As you restate the entries, keep every word intact and leave out whatever images they hold.
▬▬▬▬▬▬
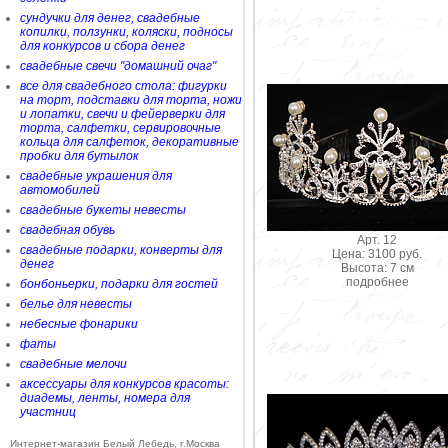
сундучки для денег, свадебные
копилки, ползунки, коляски, подносы
для конкурсов и сбора денег
свадебные свечи "домашний очаг"
все для свадебного стола: фигурки
на торт, подставки для торта, ножи
и лопатки, свечи и фейерверки для
торта, салфетки, сервировочные
кольца для салфеток, декоративные
пробки для бутылок
свадебные украшения для
автомобилей
свадебные букеты невесты
свадебная обувь
Арт. 12
свадебные подарки, конверты для
Цена: 3100 руб.
денег
Высота: 7 см
подробнее
бонбоньерки, подарки для гостей
белье для невесты
небесные фонарики
фаты
свадебные мелочи
аксессуары для конкурсов красоты:
диадемы, ленты, номера для
участниц
Интернет-магазин Белый Лебедь, г.Москва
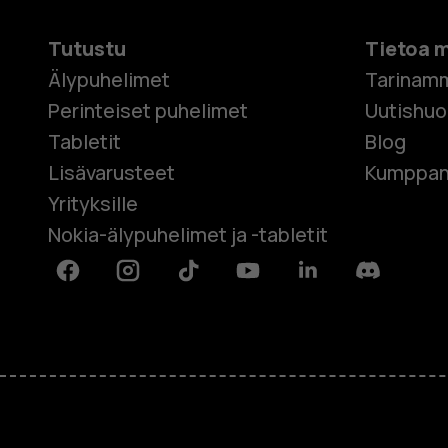
Tutustu
Tietoa 
Älypuhelimet
Tarinam
Perinteiset puhelimet
Uutishu
Tabletit
Blog
Lisävarusteet
Kumppan
Yrityksille
Nokia-älypuhelimet ja -tabletit
Facebook
Instagram
Tiktok
Youtube
Linkedin
Discord
Tietoa meistä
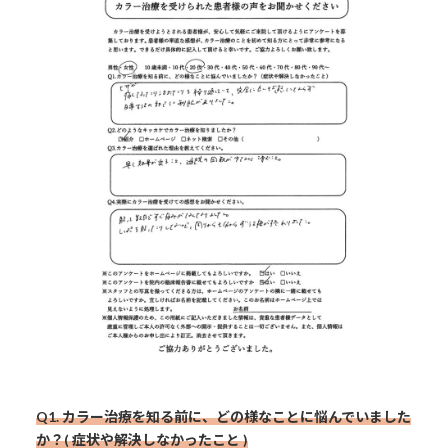
Q1. カラー治療を知る前に、どの様なことに悩んでいました
か？( 症状や解決しなかったこと )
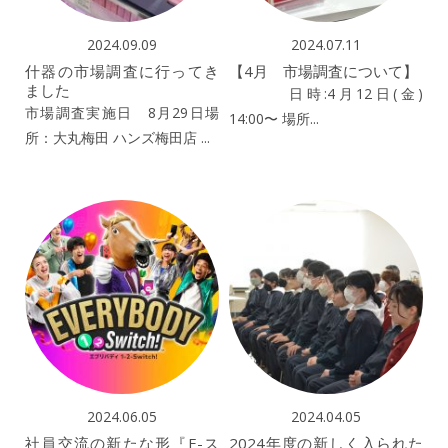
2024.09.09
2024.07.11
什器の市場調査に行ってき
【4月 市場調査について】
ました
日時:4月12日(金)
市場調査実施日 8月29日場
14:00〜 場所...
所：大丸梅田 ハンズ梅田店 ...
2024.06.05
2024.04.05
社員交流の新たな形『E-ス
2024年度の新しく入られた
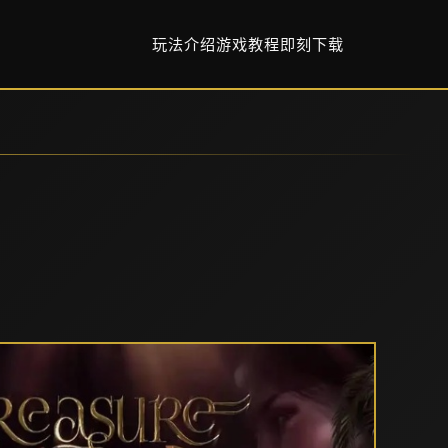
玩法介绍
游戏教程
即刻下载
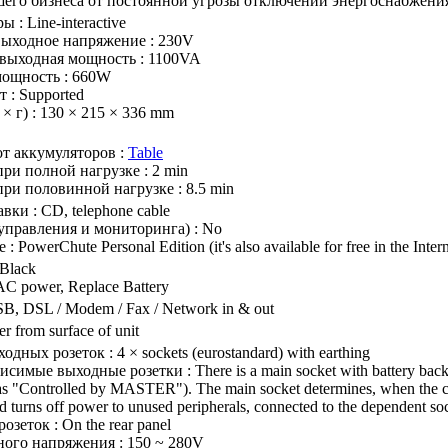
шего бизнеса от постоянной угрозы отключений энергоснабжени
 : Line-interactive
ыходное напряжение : 230V
выходная мощность : 1100VA
ощность : 660W
 : Supported
× г) : 130 × 215 × 336 mm
от аккумуляторов :
Table
ри полной нагрузке : 2 min
ри половинной нагрузке : 8.5 min
вки : CD, telephone cable
управления и мониторинга) : No
 PowerChute Personal Edition (it's also available for free in the Intern
 Black
C power, Replace Battery
B, DSL / Modem / Fax / Network in & out
r from surface of unit
дных розеток : 4 × sockets (eurostandard) with earthing
симые выходные розетки : There is a main socket with battery bac
s "Controlled by MASTER"). The main socket determines, when the conn
 turns off power to unused peripherals, connected to the dependent so
зеток : On the rear panel
ного напряжения : 150 ~ 280V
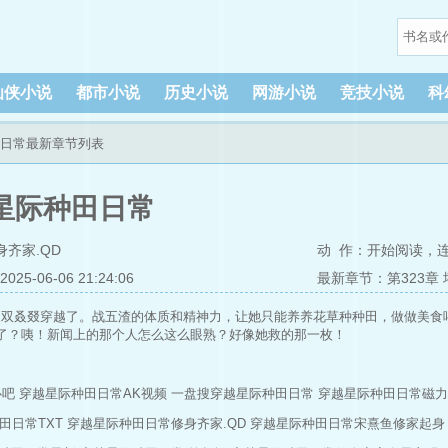
仙侠小说
都市小说
历史小说
网游小说
竞技小说
科
田日常最新章节列表
星际种田日常
身齐家.QD
动 作：
开始阅读
，
5-06-06 21:24:06
最新章节：第323章 
又双叒叕穿越了。战五渣的体质和精神力，让她只能养养花草种种田，做做美食
了？咦！新闻上的那个人怎么这么眼熟？好像她救的那一枚！
心吧
穿越星际种田日常AK视频
一盘搜穿越星际种田日常
穿越星际种田日常磁力
田日常TXT
穿越星际种田日常修身齐家.QD
穿越星际种田日常宋熹鱼修家起身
▬▬▬▬▬▬
[Written answer]:
сундучки для денег, свадебные
копилки, ползунки, коляски, подносы
для конкурсов и сбора денег
свадебные свечи "домашний очаг"
все для свадебного стола: фигурки
на торт, подставки для торта, ножи
и лопатки, свечи и фейерверки для
торта, салфетки, сервировочные
кольца для салфеток, декоративные
пробки для бутылок
свадебные украшения для
автомобилей
свадебные букеты невесты
свадебная обувь
Арт. 12
свадебные подарки, конверты для
Цена: 3100 руб.
денег
Высота: 7 см
подробнее
бонбоньерки, подарки для гостей
белье для невесты
небесные фонарики
фаты
свадебные мелочи
аксессуары для конкурсов красоты:
диадемы, ленты, номера для
участниц
Интернет-магазин Белый Лебедь, г.Москва
Tutustu
Tietoa 
Älypuhelimet
Tarinam
Perinteiset puhelimet
Uutishu
Tabletit
Blog
Lisävarusteet
Kumppan
Yrityksille
Nokia-älypuhelimet ja -tabletit
Facebook
Instagram
Tiktok
Youtube
Linkedin
Discord
Tietoa meistä
Q1. カラー治療を知る前に、どの様なことに悩んでいました
か？( 症状や解決しなかったこと )
2024.09.09
2024.07.11
什器の市場調査に行ってき
【4月 市場調査について】
ました
日時:4月12日(金)
市場調査実施日 8月29日場
14:00〜 場所...
所：大丸梅田 ハンズ梅田店 ...
2024.06.05
2024.04.05
社員交流の新たな形『E-ス
2024年度の新しく入られた
玩法介绍
游戏教程
即刻下载
шего бизнеса от постоянной угрозы отключений энергоснабжени
 : Line-interactive
ыходное напряжение : 230V
выходная мощность : 1100VA
ощность : 660W
 : Supported
× г) : 130 × 215 × 336 mm
от аккумуляторов :
Table
ри полной нагрузке : 2 min
ри половинной нагрузке : 8.5 min
вки : CD, telephone cable
управления и мониторинга) : No
 PowerChute Personal Edition (it's also available for free in the Intern
 Black
C power, Replace Battery
B, DSL / Modem / Fax / Network in & out
r from surface of unit
дных розеток : 4 × sockets (eurostandard) with earthing
симые выходные розетки : There is a main socket with battery bac
s "Controlled by MASTER"). The main socket determines, when the conn
 turns off power to unused peripherals, connected to the dependent so
зеток : On the rear panel
ного напряжения : 150 ~ 280V
仙侠小说
都市小说
历史小说
网游小说
竞技小说
科
田日常最新章节列表
星际种田日常
身齐家.QD
动 作：
开始阅读
，
5-06-06 21:24:06
最新章节：第323章 
又双叒叕穿越了。战五渣的体质和精神力，让她只能养养花草种种田，做做美食
了？咦！新闻上的那个人怎么这么眼熟？好像她救的那一枚！
心吧
穿越星际种田日常AK视频
一盘搜穿越星际种田日常
穿越星际种田日常磁力
田日常TXT
穿越星际种田日常修身齐家.QD
穿越星际种田日常宋熹鱼修家起身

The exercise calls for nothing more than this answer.